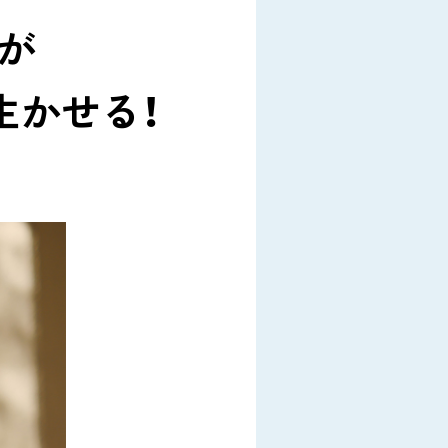
が
生かせる！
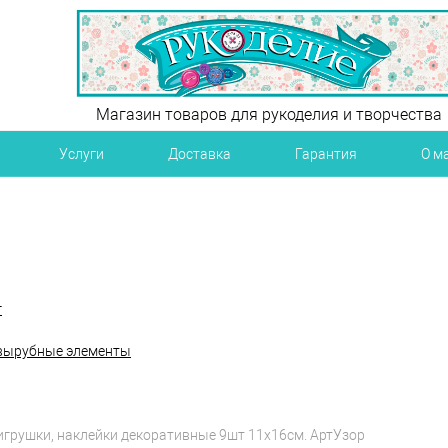
Магазин товаров для рукоделия и творчества
Услуги
Доставка
Гарантия
О м
г
 вырубные элементы
грушки, наклейки декоративные 9шт 11х16см. АртУзор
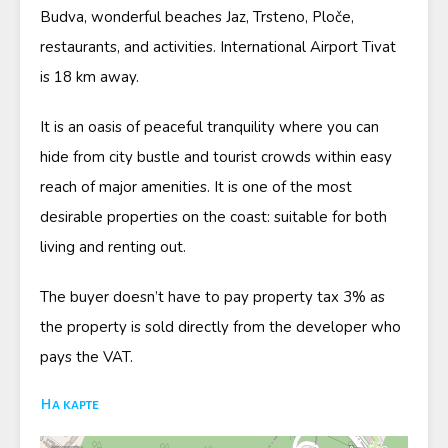
Budva, wonderful beaches Jaz, Trsteno, Ploče,
restaurants, and activities. International Airport Tivat
is 18 km away.
It is an oasis of peaceful tranquility where you can
hide from city bustle and tourist crowds within easy
reach of major amenities. It is one of the most
desirable properties on the coast: suitable for both
living and renting out.
The buyer doesn’t have to pay property tax 3% as
the property is sold directly from the developer who
pays the VAT.
На карте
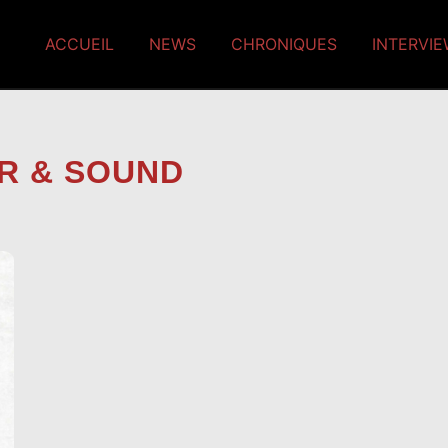
ACCUEIL
NEWS
CHRONIQUES
INTERVI
R & SOUND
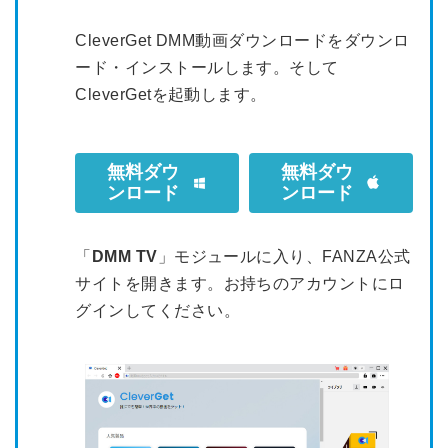
CleverGet DMM動画ダウンロードをダウンロ
ード・インストールします。そして
CleverGetを起動します。
無料ダウ
無料ダウ
ンロード
ンロード
「
DMM TV
」モジュールに入り、FANZA公式
サイトを開きます。お持ちのアカウントにロ
グインしてください。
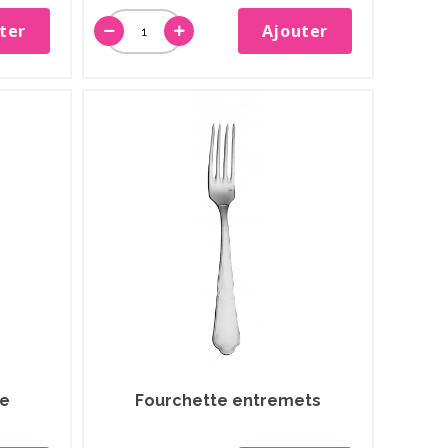
ter
Ajouter
le
Fourchette entremets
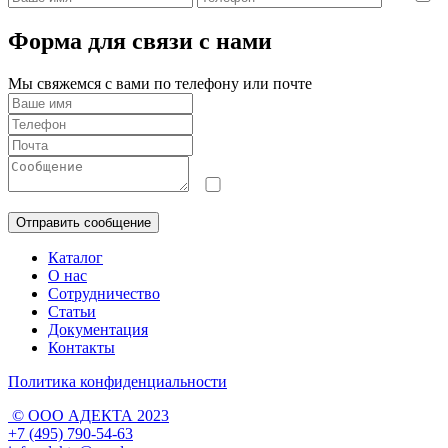
Форма для связи с нами
Мы свяжемся с вами по телефону или почте
Cогласен на
обработку персо
Отправить сообщение
Каталог
О нас
Сотрудничество
Статьи
Документация
Контакты
Политика конфиденциальности
© ООО АДЕКТА 2023
+7 (495) 790-54-63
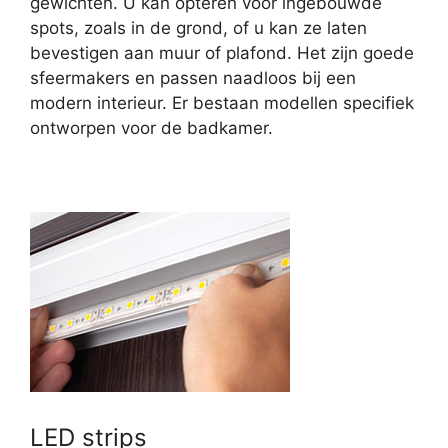
gewichten. U kan opteren voor ingebouwde
spots, zoals in de grond, of u kan ze laten
bevestigen aan muur of plafond. Het zijn goede
sfeermakers en passen naadloos bij een
modern interieur. Er bestaan modellen specifiek
ontworpen voor de badkamer.
LED strips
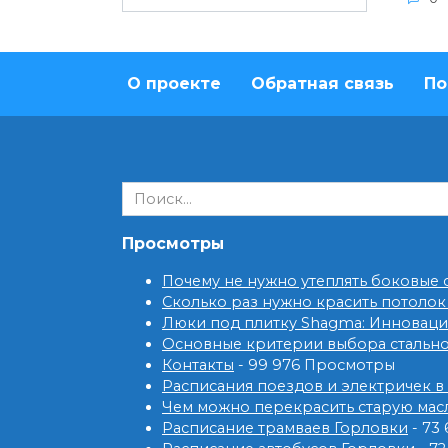
О проекте
Обратная связь
По
Search
for:
Просмотры
Почему не нужно утеплять боковые
Сколько раз нужно красить потолок
Люки под плитку Shagma: Инновац
Основные критерии выбора стальн
Контакты
- 99 976 Просмотры
Расписания поездов и электричек в
Чем можно перекрасить старую мас
Расписание трамваев Горловки
- 73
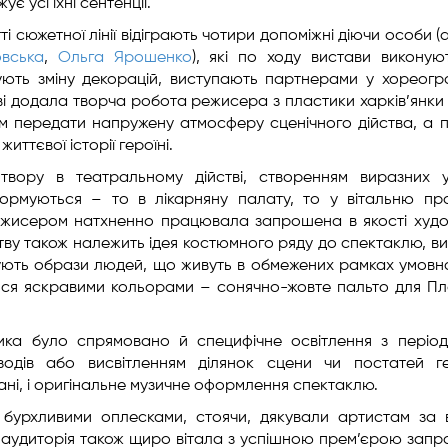
є усі їхні сентенції.
ті сюжетної лінії відіграють чотири допоміжні діючи особи (
вська
,
Ольга Ярошенко
), які по ходу вистави виконуют
чують зміну декорацій, виступають партнерами у хореогр
ві додала творча робота режисера з пластики харків’янки 
ам передати напружену атмосферу сценічного дійства, а 
ттєвої історії героїні.
твору в театральному дійстві, створенням виразних 
формуються – то в лікарняну палату, то у вітальню пр
режисером натхненно працювала запрошена в якості худ
ству також належить ідея костюмного ряду до спектаклю, в
ікують образи людей, що живуть в обмежених рамках умовно
ється яскравими кольорами – сонячно-жовте пальто для Пл
ка було спрямовано й специфічне освітлення з періо
одів або висвітленням ділянок сцени чи постатей ге
ні, і оригінальне музичне оформлення спектаклю.
 бурхливими оплесками, стоячи, дякували артистам за 
а аудиторія також щиро вітала з успішною прем’єрою зап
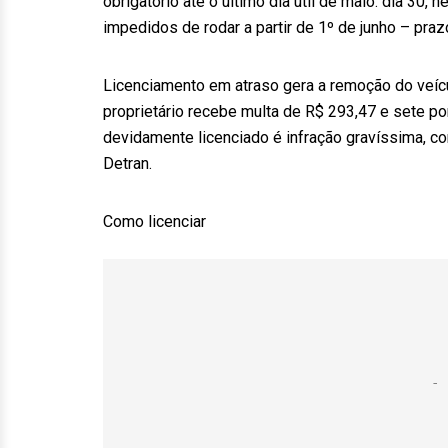
obrigatório até o último dia útil de maio: dia 30, 
impedidos de rodar a partir de 1º de junho – praz
Licenciamento em atraso gera a remoção do veícu
proprietário recebe multa de R$ 293,47 e sete pon
devidamente licenciado é infração gravíssima, co
Detran.
Como licenciar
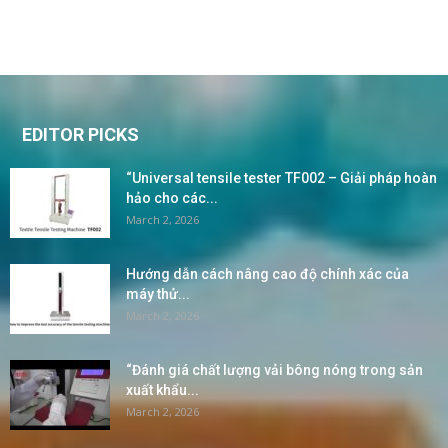
EDITOR PICKS
“Universal tensile tester TF002 – Giải pháp hoàn
hảo cho các...
March 2, 2026
Hướng dẫn cách nâng cao độ chính xác của
máy thử...
March 2, 2026
“Đánh giá chất lượng vải bông nóng trong sản
xuất khẩu...
March 2, 2026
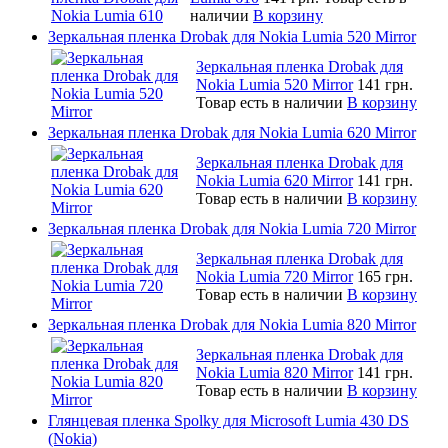
наличии
В корзину
Зеркальная пленка Drobak для Nokia Lumia 520 Mirror
Зеркальная пленка Drobak для
Nokia Lumia 520 Mirror
141 грн.
Товар есть в наличии
В корзину
Зеркальная пленка Drobak для Nokia Lumia 620 Mirror
Зеркальная пленка Drobak для
Nokia Lumia 620 Mirror
141 грн.
Товар есть в наличии
В корзину
Зеркальная пленка Drobak для Nokia Lumia 720 Mirror
Зеркальная пленка Drobak для
Nokia Lumia 720 Mirror
165 грн.
Товар есть в наличии
В корзину
Зеркальная пленка Drobak для Nokia Lumia 820 Mirror
Зеркальная пленка Drobak для
Nokia Lumia 820 Mirror
141 грн.
Товар есть в наличии
В корзину
Глянцевая пленка Spolky для Microsoft Lumia 430 DS
(Nokia)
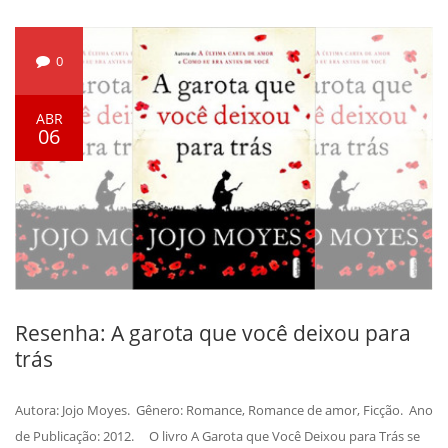
0
ABR
06
Resenha: A garota que você deixou para
trás
Autora: Jojo Moyes. Gênero: Romance, Romance de amor, Ficção. Ano
de Publicação: 2012. O livro A Garota que Você Deixou para Trás se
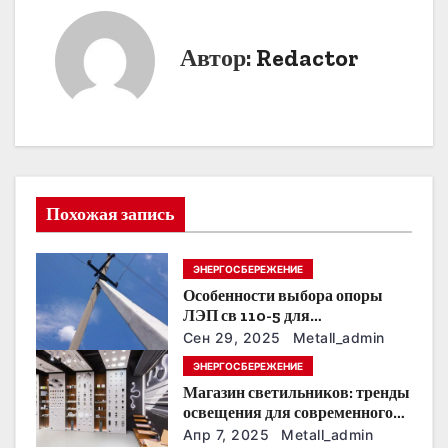
и
г
Автор:
Redactor
а
ц
и
я
Похожая запись
п
ЭНЕРГОСБЕРЕЖЕНИЕ
о
Особенности выбора опоры
ЛЭП св 110-5 для
з
строительства электросетей
Сен 29, 2025
Metall_admin
а
ЭНЕРГОСБЕРЕЖЕНИЕ
Магазин светильников: тренды
п
освещения для современного
интерьера
Апр 7, 2025
Metall_admin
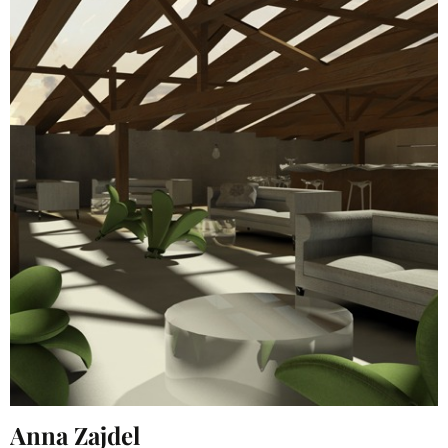
Anna Zajdel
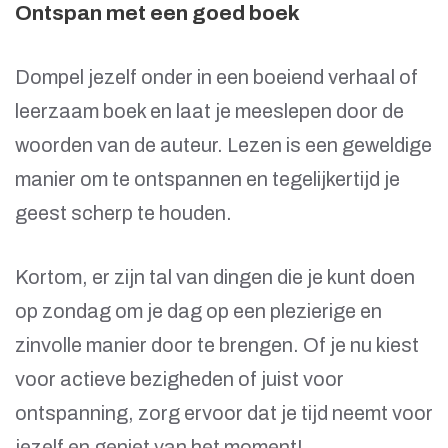
Ontspan met een goed boek
Dompel jezelf onder in een boeiend verhaal of
leerzaam boek en laat je meeslepen door de
woorden van de auteur. Lezen is een geweldige
manier om te ontspannen en tegelijkertijd je
geest scherp te houden.
Kortom, er zijn tal van dingen die je kunt doen
op zondag om je dag op een plezierige en
zinvolle manier door te brengen. Of je nu kiest
voor actieve bezigheden of juist voor
ontspanning, zorg ervoor dat je tijd neemt voor
jezelf en geniet van het moment!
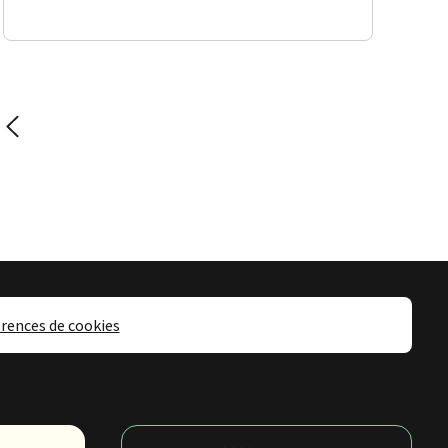
vante
rences de cookies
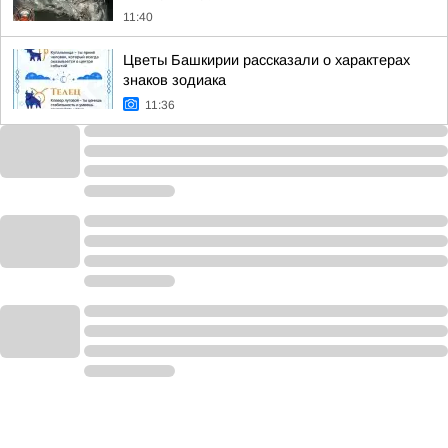
11:40
Цветы Башкирии рассказали о характерах
знаков зодиака
11:36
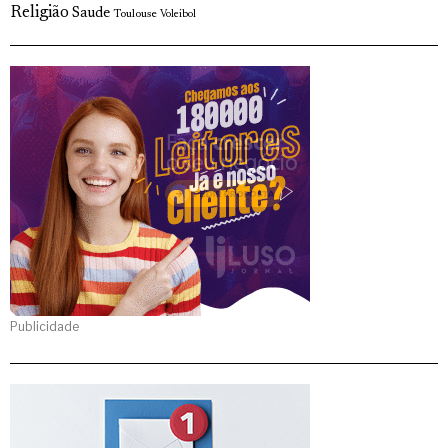
Religião
Saude
Toulouse
Voleibol
Publicidade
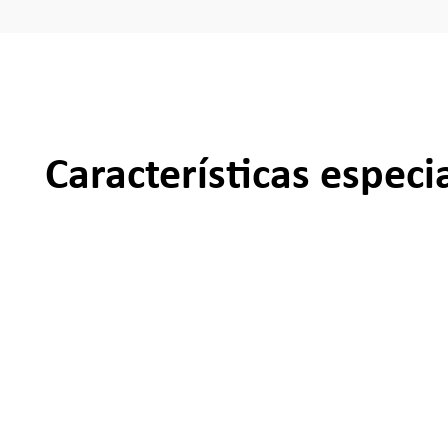
Características especi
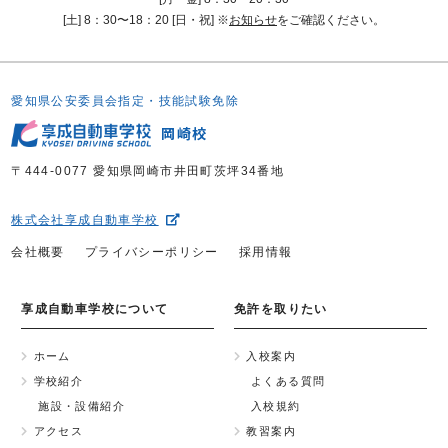
[土] 8：30〜18：20 [日・祝] ※
お知らせ
をご確認ください。
愛知県公安委員会指定・技能試験免除
岡崎校
〒444-0077 愛知県岡崎市井田町茨坪34番地
株式会社享成自動車学校
会社概要
プライバシーポリシー
採用情報
享成自動車学校について
免許を取りたい
ホーム
入校案内
学校紹介
よくある質問
施設・設備紹介
入校規約
アクセス
教習案内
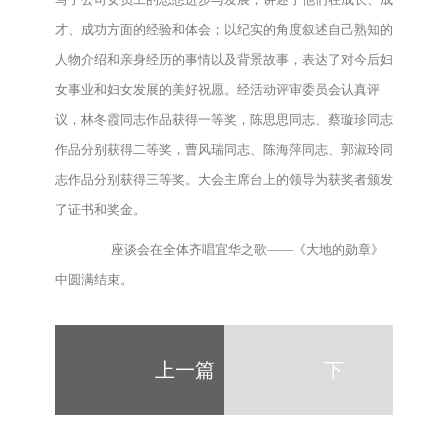
才、成功方面的经验和体会；以纪实的角度叙述自己熟知的
人物介绍和亲身经历的事情以及背景故事，表达了对今后妇
女事业和妇女发展的美好祝愿。经活动评审委员会认真评
议，林冬霞同志作品获得一等奖，陈思思同志、蔡璇珍同志
作品分别获得二等奖，曹风瑞同志、陈海萍同志、郭淑玲同
志作品分别获得三等奖。大会主席台上的领导为获奖者颁发
了证书和奖金。
座谈会在全体齐唱宜华之歌——《大地的勋章》
中圆满结束。
上一篇
下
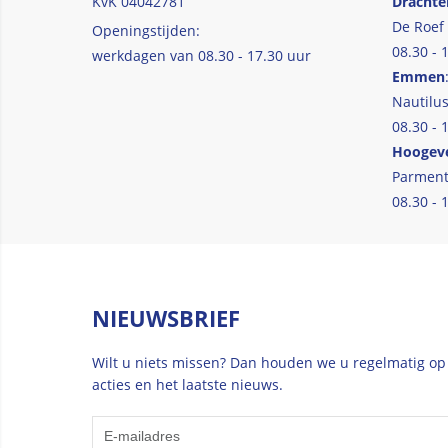
KvK 04042781
Drachte
De Roef
Openingstijden:
08.30 - 
werkdagen van 08.30 - 17.30 uur
Emmen
Nautilus
08.30 - 
Hoogev
Parment
08.30 - 
NIEUWSBRIEF
Wilt u niets missen? Dan houden we u regelmatig op
acties en het laatste nieuws.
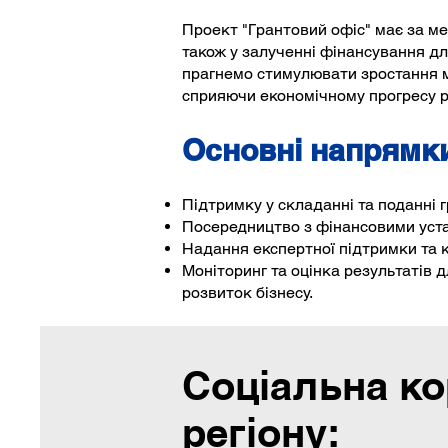
Проект "Грантовий офіс" має за ме
також у залученні фінансування дл
прагнемо стимулювати зростання мі
сприяючи економічному прогресу ре
Основні напрямки
Підтримку у складанні та поданні 
Посередництво з фінансовими уст
Надання експертної підтримки та к
Моніторинг та оцінка результатів 
розвиток бізнесу.
Соціальна ко
регіону:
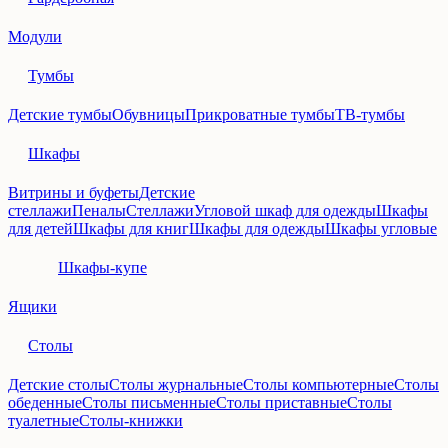
Модули
Тумбы
Детские тумбы
Обувницы
Прикроватные тумбы
ТВ-тумбы
Шкафы
Витрины и буфеты
Детские
стеллажи
Пеналы
Стеллажи
Угловой шкаф для одежды
Шкафы
для детей
Шкафы для книг
Шкафы для одежды
Шкафы угловые
Шкафы-купе
Ящики
Столы
Детские столы
Столы журнальные
Столы компьютерные
Столы
обеденные
Столы письменные
Столы приставные
Столы
туалетные
Столы-книжки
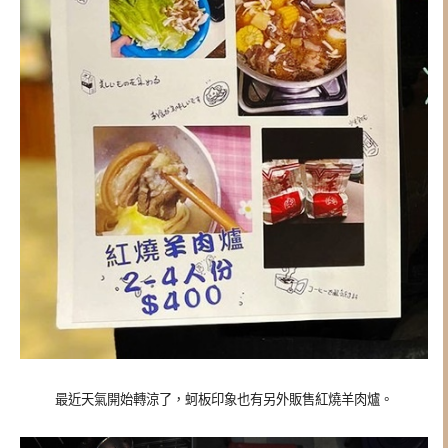
最近天氣開始轉涼了，蚵板印象也有另外販售紅燒羊肉爐。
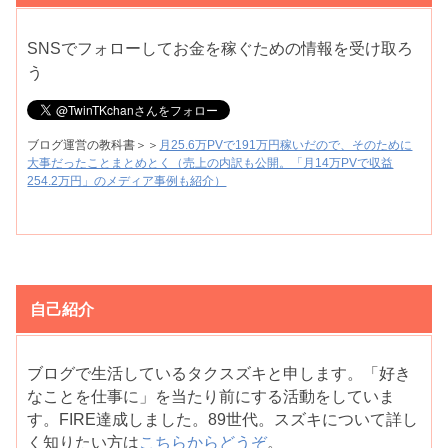
SNSでフォローしてお金を稼ぐための情報を受け取ろ
う
ブログ運営の教科書＞＞
月25.6万PVで191万円稼いだので、そのために
大事だったことまとめとく（売上の内訳も公開。「月14万PVで収益
254.2万円」のメディア事例も紹介）
自己紹介
ブログで生活しているタクスズキと申します。「好き
なことを仕事に」を当たり前にする活動をしていま
す。FIRE達成しました。89世代。スズキについて詳し
く知りたい方は
こちらからどうぞ
。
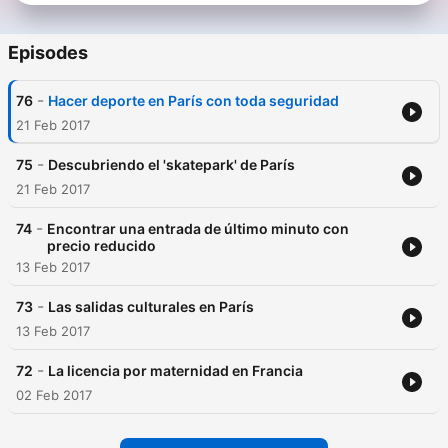
Episodes
-
76
Hacer deporte en París con toda seguridad
21 Feb 2017
-
75
Descubriendo el 'skatepark' de París
21 Feb 2017
-
74
Encontrar una entrada de último minuto con
precio reducido
13 Feb 2017
-
73
Las salidas culturales en París
13 Feb 2017
-
72
La licencia por maternidad en Francia
02 Feb 2017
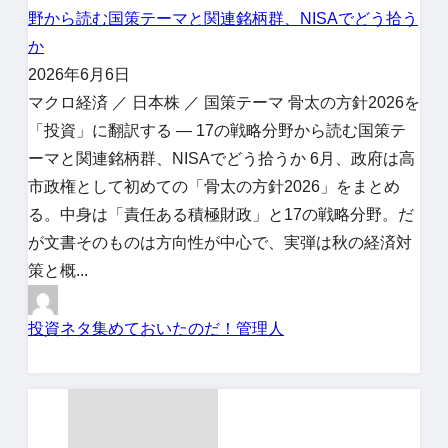
野から読む国策テーマと関連銘柄群、NISAでどう拾う
か
2026年6月6日
マクロ経済 ／ 日本株 ／ 国策テーマ 骨太の方針2026を
「投資」に翻訳する ― 17の戦略分野から読む国策テ
ーマと関連銘柄群、NISAでどう拾うか 6月、政府は高
市政権として初めての「骨太の方針2026」をまとめ
る。中身は「責任ある積極財政」と17の戦略分野。だ
が文書そのものは方向性が中心で、実弾は秋の経済対
策と概...
投資ネタ集めておいたのだ！管理人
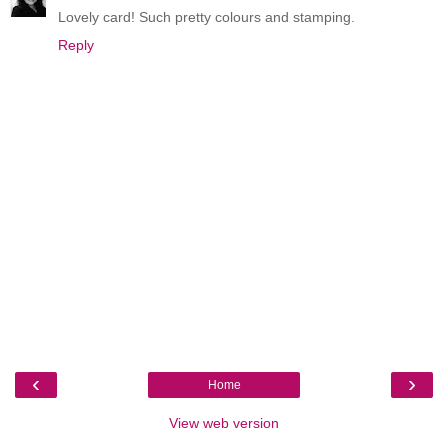
Lovely card! Such pretty colours and stamping.
Reply
‹
›
Home
View web version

▶ TASK TO CARRY OUT: Find the lines above that contain the word "property" and copy each one.

▶ OUTPUT FOR THIS TASK:
The buyer doesn’t have to pay property tax 3% as
the property is sold directly from the developer who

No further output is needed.